Hanya terdengar detik bandulan jam besar nan tua di
pojok sana.
“Walah kenapa
pada diem?” Tanya mas Adi membuka pembicaraan (lagi)
“Kamu tinggal di sini berapa lama Nin?” tanya Mas
Galih. Aku mendadak diam menerima pertanyaan seperti itu. Apakah mas Galih
mengingkan aku untu cepat pergi?
“Huss! Kamu Galih ndak boleh nanyanya seperti itu.”
seru Mas Rio sambil menyikut bahu Mas Galih yang duduk di sebelahnya.
“Eh maaf..maaf..” Mas Galih sepertinya tidak enak
denganku.
“Maksudnya gini loh Nina, kamu boleh tinggal di
sini, selama dan sesuka kamu.

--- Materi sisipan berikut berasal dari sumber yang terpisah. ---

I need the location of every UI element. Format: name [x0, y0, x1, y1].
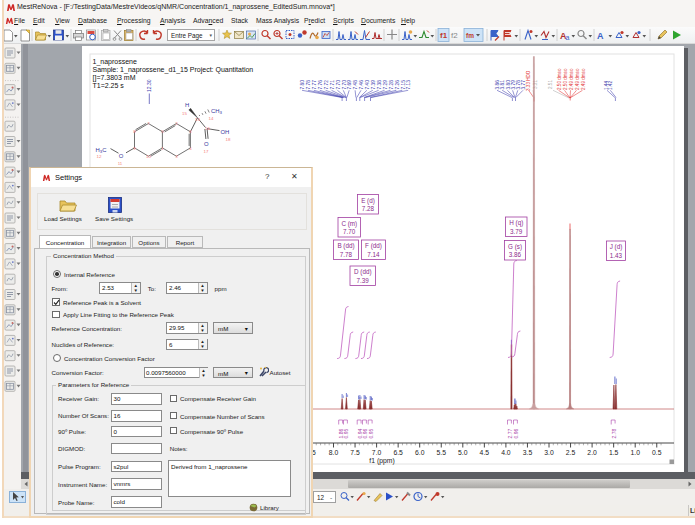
svg-text:A: A [597, 31, 604, 41]
svg-text:1_naprossene: 1_naprossene [93, 58, 137, 66]
svg-text:7.69: 7.69 [347, 80, 352, 90]
svg-text:17: 17 [204, 149, 209, 154]
svg-text:7.78: 7.78 [306, 80, 311, 90]
svg-text:E (d): E (d) [361, 197, 375, 205]
svg-text:D (dd): D (dd) [354, 268, 372, 276]
svg-text:12.30: 12.30 [146, 79, 152, 92]
svg-text:7.70: 7.70 [336, 80, 341, 90]
svg-text:7.80: 7.80 [300, 80, 305, 90]
svg-text:7.72: 7.72 [324, 80, 329, 90]
svg-text:3.86: 3.86 [509, 251, 522, 258]
svg-text:2.49 dmso: 2.49 dmso [569, 68, 574, 90]
svg-text:7.38: 7.38 [377, 80, 382, 90]
svg-text:7.0: 7.0 [372, 449, 382, 456]
svg-text:f1: f1 [440, 31, 448, 40]
svg-text:f2: f2 [451, 31, 458, 40]
svg-text:F (dd): F (dd) [365, 242, 382, 250]
svg-text:0.96: 0.96 [513, 429, 519, 439]
svg-text:5: 5 [161, 129, 164, 134]
svg-text:14: 14 [209, 116, 214, 121]
svg-text:OH: OH [221, 129, 230, 135]
svg-text:13: 13 [195, 117, 200, 122]
svg-text:3: 3 [175, 154, 178, 159]
svg-text:2.0: 2.0 [587, 449, 597, 456]
svg-text:7.76: 7.76 [318, 80, 323, 90]
svg-text:7.26: 7.26 [395, 80, 400, 90]
svg-text:1.42: 1.42 [608, 81, 613, 90]
svg-text:7.39: 7.39 [357, 277, 370, 284]
svg-text:H: H [185, 102, 189, 108]
svg-text:f1 (ppm): f1 (ppm) [369, 457, 394, 465]
svg-text:7: 7 [147, 121, 150, 126]
svg-text:5.0: 5.0 [458, 449, 468, 456]
svg-text:1.43: 1.43 [610, 252, 623, 259]
svg-text:5.5: 5.5 [437, 449, 447, 456]
svg-text:J (d): J (d) [610, 243, 623, 251]
svg-text:11: 11 [118, 161, 123, 166]
svg-text:2.49 dmso: 2.49 dmso [581, 68, 586, 90]
svg-text:7.13: 7.13 [406, 80, 411, 90]
svg-text:7.5: 7.5 [350, 449, 360, 456]
svg-text:4.5: 4.5 [480, 449, 490, 456]
svg-text:12: 12 [97, 154, 102, 159]
svg-text:7.29: 7.29 [383, 80, 388, 90]
svg-text:2.50 dmso: 2.50 dmso [557, 68, 562, 90]
svg-text:8.0: 8.0 [329, 449, 339, 456]
svg-text:a: a [566, 34, 570, 41]
svg-text:2.78: 2.78 [611, 429, 617, 439]
svg-text:1: 1 [161, 146, 164, 151]
svg-text:7.70: 7.70 [343, 228, 356, 235]
svg-text:7.15: 7.15 [401, 80, 406, 90]
svg-text:7.28: 7.28 [362, 205, 375, 212]
svg-text:15: 15 [182, 111, 187, 116]
svg-text:2.51: 2.51 [548, 80, 553, 89]
svg-text:fm: fm [466, 32, 474, 39]
svg-text:7.46: 7.46 [359, 80, 364, 90]
svg-text:4: 4 [189, 146, 192, 151]
svg-text:7.40: 7.40 [365, 80, 370, 90]
svg-text:H (q): H (q) [509, 219, 523, 227]
svg-text:3.33 HDO: 3.33 HDO [526, 70, 531, 91]
svg-text:C (m): C (m) [341, 220, 357, 228]
svg-text:2: 2 [175, 121, 178, 126]
svg-text:Sample: 1_naprossene_d1_15 Pr: Sample: 1_naprossene_d1_15 Project: Quan… [93, 66, 254, 74]
svg-text:3.79: 3.79 [510, 228, 523, 235]
svg-text:7.77: 7.77 [312, 80, 317, 90]
svg-text:T1=2.25 s: T1=2.25 s [93, 82, 125, 89]
svg-text:7.71: 7.71 [330, 80, 335, 90]
svg-text:3.5: 3.5 [523, 449, 533, 456]
svg-text:8: 8 [133, 129, 136, 134]
svg-text:G (s): G (s) [508, 243, 522, 251]
svg-text:7.48: 7.48 [353, 80, 358, 90]
svg-text:O: O [119, 153, 124, 159]
svg-text:2.5: 2.5 [566, 449, 576, 456]
svg-text:16: 16 [205, 126, 210, 131]
svg-text:1.0: 1.0 [630, 449, 640, 456]
svg-text:0.5: 0.5 [652, 449, 662, 456]
svg-text:7.14: 7.14 [367, 251, 380, 258]
svg-text:2.50 dmso: 2.50 dmso [563, 68, 568, 90]
svg-text:0.95: 0.95 [343, 429, 349, 439]
svg-text:6.5: 6.5 [393, 449, 403, 456]
svg-text:6.0: 6.0 [415, 449, 425, 456]
svg-text:7.39: 7.39 [371, 80, 376, 90]
svg-text:2.49 dmso: 2.49 dmso [575, 68, 580, 90]
svg-text:4.0: 4.0 [501, 449, 511, 456]
svg-text:7.28: 7.28 [389, 80, 394, 90]
svg-text:18: 18 [226, 137, 231, 142]
svg-text:9: 9 [133, 146, 136, 151]
svg-text:B (dd): B (dd) [337, 242, 354, 250]
svg-text:3.0: 3.0 [544, 449, 554, 456]
svg-text:0.95: 0.95 [368, 429, 374, 439]
svg-text:CH3: CH3 [211, 108, 223, 115]
svg-text:[]=7.3803 mM: []=7.3803 mM [93, 74, 136, 82]
svg-text:10: 10 [146, 154, 151, 159]
svg-text:7.70: 7.70 [342, 80, 347, 90]
svg-text:1.5: 1.5 [609, 449, 619, 456]
svg-text:7.78: 7.78 [340, 251, 353, 258]
svg-text:O: O [204, 141, 209, 147]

Kami semua senang ada penghuni baru di rumah ini.
Apalagi perempuan, soalnya saya bosan melihat mereka di sini.” Jelas Mas Adi
sambil menunjuk ke arah dua saudara laki-lakinya bercanda.
“Woooo semprul!”
sahut Mas Rio yang terlihat lebih manis walaupun tubuhnya agak kurus
dibanding yang lain.
“Hehe iya mas... makasih udah nerima kami di sini.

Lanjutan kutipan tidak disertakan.